● **To do**: Using the entries that follow, collect the lines where the word "Roof" appears.

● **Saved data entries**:
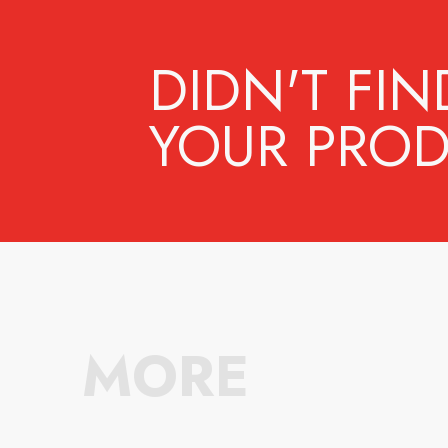
DIDN'T FIN
YOUR PROD
MORE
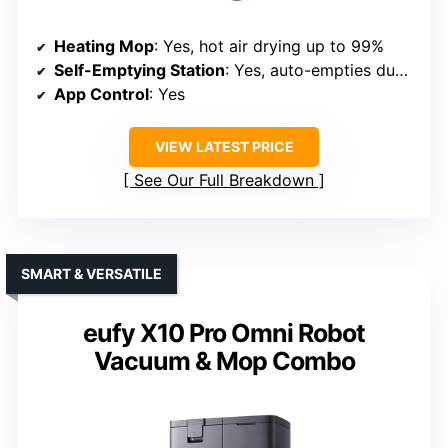
Heating Mop
: Yes, hot air drying up to 99%
Self-Emptying Station
: Yes, auto-empties dust and refills water
App Control
: Yes
VIEW LATEST PRICE
See Our Full Breakdown
SMART & VERSATILE
eufy X10 Pro Omni Robot
Vacuum & Mop Combo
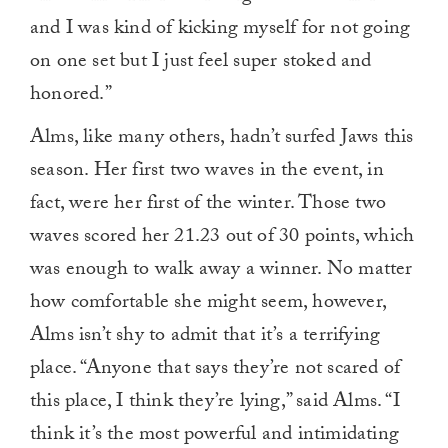
and I was kind of kicking myself for not going
on one set but I just feel super stoked and
honored.”
Alms, like many others, hadn’t surfed Jaws this
season. Her first two waves in the event, in
fact, were her first of the winter. Those two
waves scored her 21.23 out of 30 points, which
was enough to walk away a winner. No matter
how comfortable she might seem, however,
Alms isn’t shy to admit that it’s a terrifying
place. “Anyone that says they’re not scared of
this place, I think they’re lying,” said Alms. “I
think it’s the most powerful and intimidating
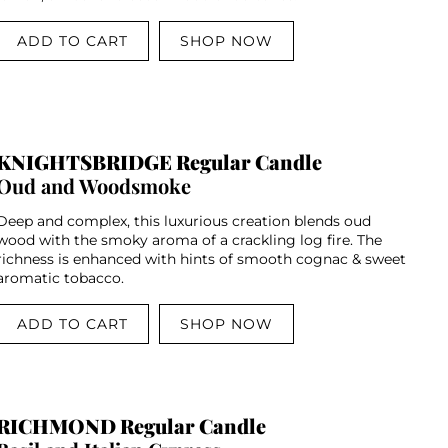
ADD TO CART
SHOP NOW
KNIGHTSBRIDGE Regular Candle
Oud and Woodsmoke
Deep and complex, this luxurious creation blends oud
wood with the smoky aroma of a crackling log fire. The
richness is enhanced with hints of smooth cognac & sweet
aromatic tobacco.
ADD TO CART
SHOP NOW
RICHMOND Regular Candle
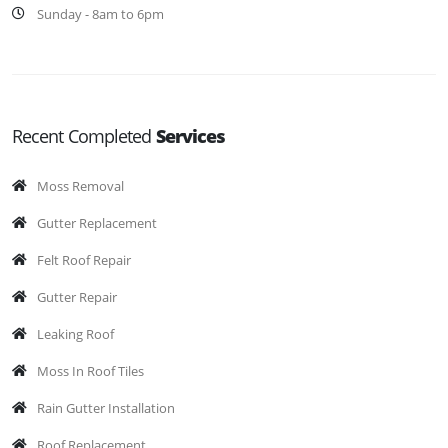
Sunday - 8am to 6pm
Recent Completed
Services
Moss Removal
Gutter Replacement
Felt Roof Repair
Gutter Repair
Leaking Roof
Moss In Roof Tiles
Rain Gutter Installation
Roof Replacement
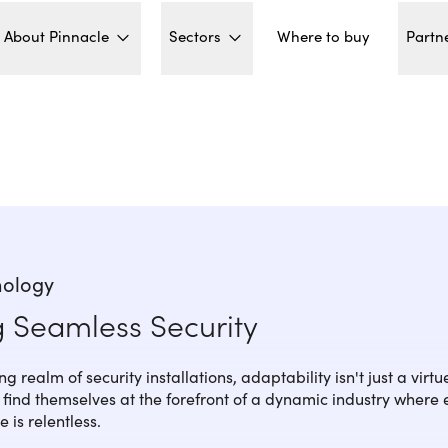
About Pinnacle
Sectors
Partn
Where to buy
nology
g Seamless Security
g realm of security installations, adaptability isn't just a virtue;
rs find themselves at the forefront of a dynamic industry where
 is relentless.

● **Reply**:
Felt Roof Repair
Leaking Roof
Moss In Roof Tiles
Roof Replacement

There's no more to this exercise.